How did this happen? This article argues that this is not an acute technical error – in fact, it is more the result of a systematic knowledge bias. For years, a number of Japanese political philosophers and social scientists have warned that the scientific rigor of American and European knowledge has been eroding due to the obsession with democratic values. Keishi Saeki, for instance, posits that the seemingly unbounded faith in democratism has crowded the judgements of American and European experts.
Rather than critically investigating how different types of political systems can learn from each other, the faith-based episteme of regime type introduced teleological “scientific” indices which tell the same simple story: democracies always perform the best under all circumstances.
In line with this, GHSI is built on EIU’s Democracy Index and Risk Briefing, both of which emphasize transparency, accountability, and human rights.
Like the inventors of GHSI, I firmly believe that democratic values are useful for the sake of human progress. Yet there should be a sober recognition that personal faith can systematically distort scientific research. This is why science must be based on facts, and not on normative values. In the wake of the current corona crisis, many European observers confidently asserted that authoritarian regimes like China inevitably fail to manage global health crises because the lack of transparency hinders timely and effective policy response.

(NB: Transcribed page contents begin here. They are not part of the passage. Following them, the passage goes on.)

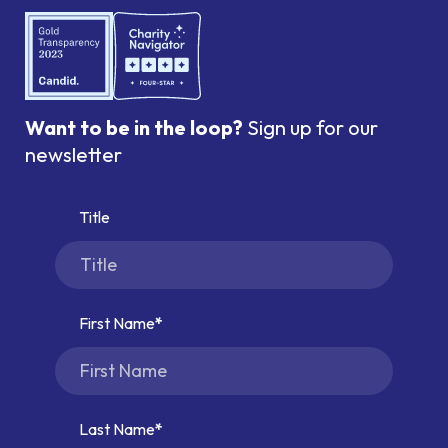
Want to be in the loop?
Sign up for our
newsletter
Title
First Name
Last Name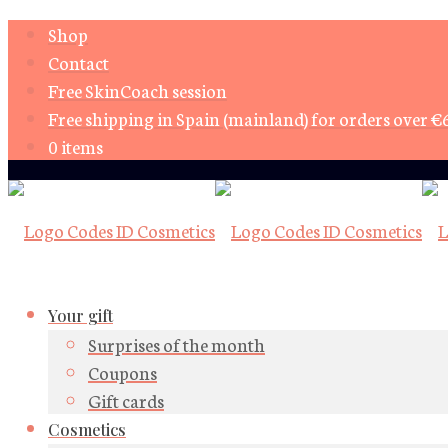
Shop
Contact
Free SkinCoach session
Free shipping in Spain (mainland) for orders over €
0 items
Your gift
Surprises of the month
Coupons
Gift cards
Cosmetics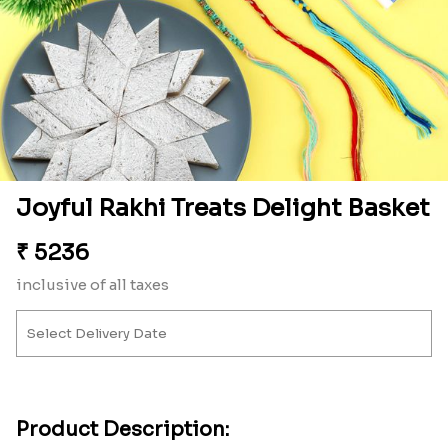
Joyful Rakhi Treats Delight Basket
₹
5236
inclusive of all taxes
Product Description: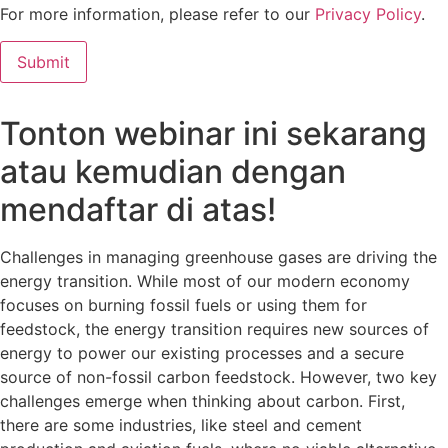
For more information, please refer to our
Privacy Policy
.
Tonton webinar ini sekarang
atau kemudian dengan
mendaftar di atas!
Challenges in managing greenhouse gases are driving the
energy transition. While most of our modern economy
focuses on burning fossil fuels or using them for
feedstock, the energy transition requires new sources of
energy to power our existing processes and a secure
source of non-fossil carbon feedstock. However, two key
challenges emerge when thinking about carbon. First,
there are some industries, like steel and cement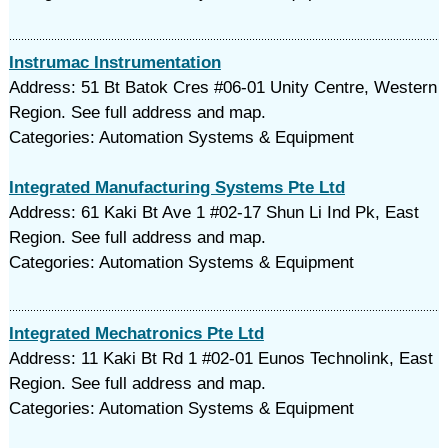
Instrumac Instrumentation
Address: 51 Bt Batok Cres #06-01 Unity Centre, Western
Region. See full address and map.
Categories: Automation Systems & Equipment
Integrated Manufacturing Systems Pte Ltd
Address: 61 Kaki Bt Ave 1 #02-17 Shun Li Ind Pk, East
Region. See full address and map.
Categories: Automation Systems & Equipment
Integrated Mechatronics Pte Ltd
Address: 11 Kaki Bt Rd 1 #02-01 Eunos Technolink, East
Region. See full address and map.
Categories: Automation Systems & Equipment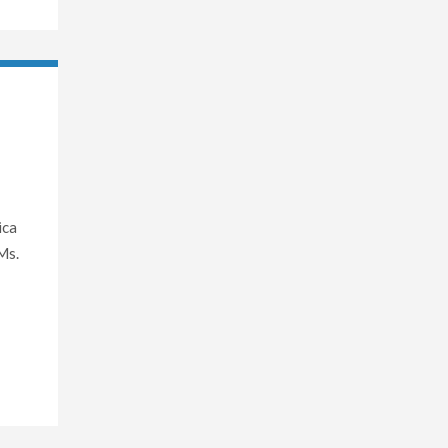
ica
Ms.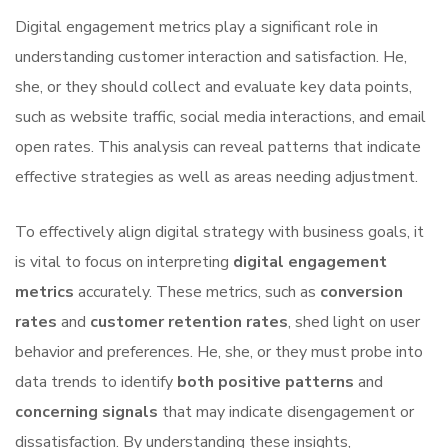
Digital engagement metrics play a significant role in
understanding customer interaction and satisfaction. He,
she, or they should collect and evaluate key data points,
such as website traffic, social media interactions, and email
open rates. This analysis can reveal patterns that indicate
effective strategies as well as areas needing adjustment.
To effectively align digital strategy with business goals, it
is vital to focus on interpreting
digital engagement
metrics
accurately. These metrics, such as
conversion
rates
and
customer retention rates
, shed light on user
behavior and preferences. He, she, or they must probe into
data trends to identify
both positive patterns
and
concerning signals
that may indicate disengagement or
dissatisfaction. By understanding these insights,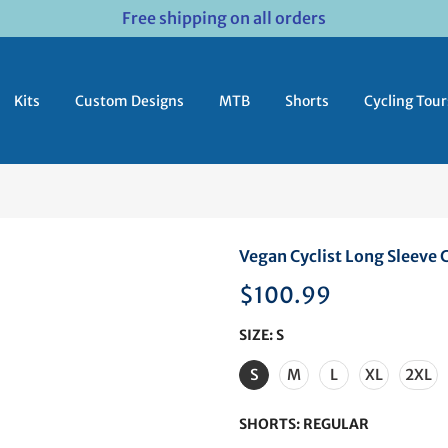
Free shipping on all orders
Kits
Custom Designs
MTB
Shorts
Cycling Tour
Vegan Cyclist Long Sleeve C
$100.99
SIZE:
S
S
M
L
XL
2XL
SHORTS:
REGULAR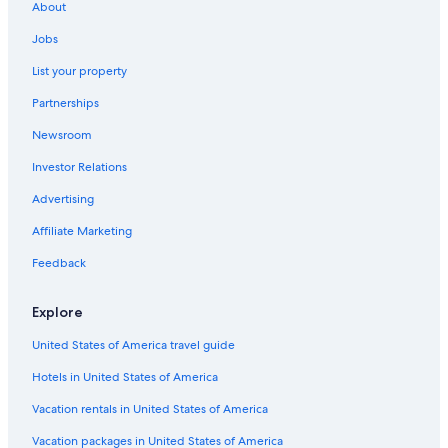
About
Jobs
List your property
Partnerships
Newsroom
Investor Relations
Advertising
Affiliate Marketing
Feedback
Explore
United States of America travel guide
Hotels in United States of America
Vacation rentals in United States of America
Vacation packages in United States of America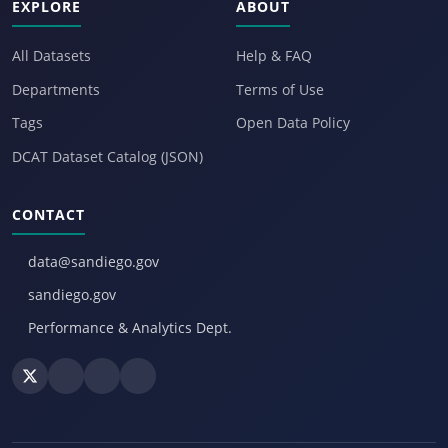
EXPLORE
ABOUT
All Datasets
Help & FAQ
Departments
Terms of Use
Tags
Open Data Policy
DCAT Dataset Catalog (JSON)
CONTACT
data@sandiego.gov
sandiego.gov
Performance & Analytics Dept.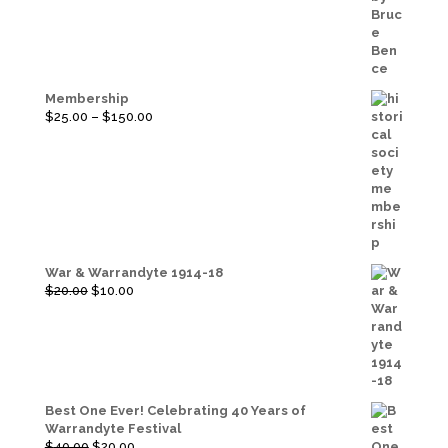
Membership
Price
$
25.00
–
$
150.00
range:
$25.00
through
$150.00
War & Warrandyte 1914-18
Original
Current
$
20.00
$
10.00
price
price
was:
is:
$20.00.
$10.00.
Best One Ever! Celebrating 40 Years of
Warrandyte Festival
Original
Current
$
40.00
$
20.00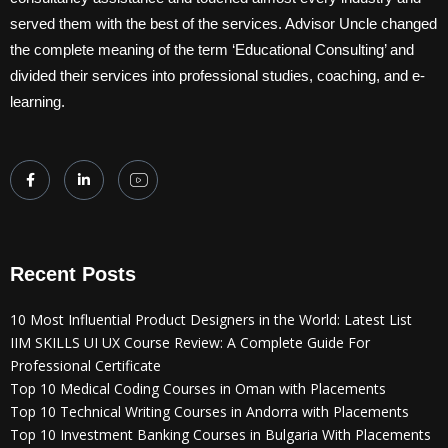
served them with the best of the services. Advisor Uncle changed
the complete meaning of the term ‘Educational Consulting’ and
divided their services into professional studies, coaching, and e-
learning.
Recent Posts
10 Most Influential Product Designers in the World: Latest List
IIM SKILLS UI UX Course Review: A Complete Guide For
Professional Certificate
Top 10 Medical Coding Courses in Oman with Placements
Top 10 Technical Writing Courses in Andorra with Placements
Top 10 Investment Banking Courses in Bulgaria With Placements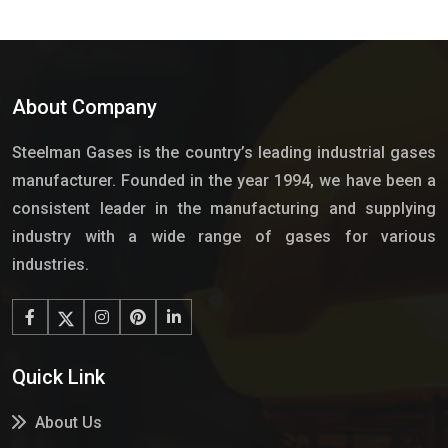
About Company
Steelman Gases is the country’s leading industrial gases
manufacturer. Founded in the year 1994, we have been a
consistent leader in the manufacturing and supplying
industry with a wide range of gases for various
industries.
Quick Link
About Us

To what extent is such claim driven by democratic faith, rather than dispassionate investigation of facts on the ground? As discussed above, many “authoritarian” regimes which have deep ties to China managed to contain the initial waves of corona contagion. Conversely, “transparent” and “democratic” Western European nations largely failed to devise a timely and effective policy response. And indeed, European policy failures occurred despite a distinct second-mover advantage. By observing Wuhan’s total lockdown after January 23, European policymakers knew that a dangerous virus was spreading and they had the luxury of time to prepare for it, but still they did not act decisively until the pandemic became too widespread to be contained. Italy instituted the country-wide lockdown on March 9, nearly 40 days after the first corona case in Italy was confirmed on January 30, 2020.
By prematurely singling out “authoritarianism” as the sole reason for China’s initial policy failure, the faith-based episteme of regime type appears to have created a false impression that Western European “democracies” are safe. Zoénie Deng, a young Chinese doctoral researcher at the University of Amsterdam, recently questioned on OpenDemocracy
: “was the old dichotomy of the liberal-advanced-rich West and the non-liberal-backward-poor East alive and well? Did this line of thinking also inﬂuence western governments in tackling the pandemic?”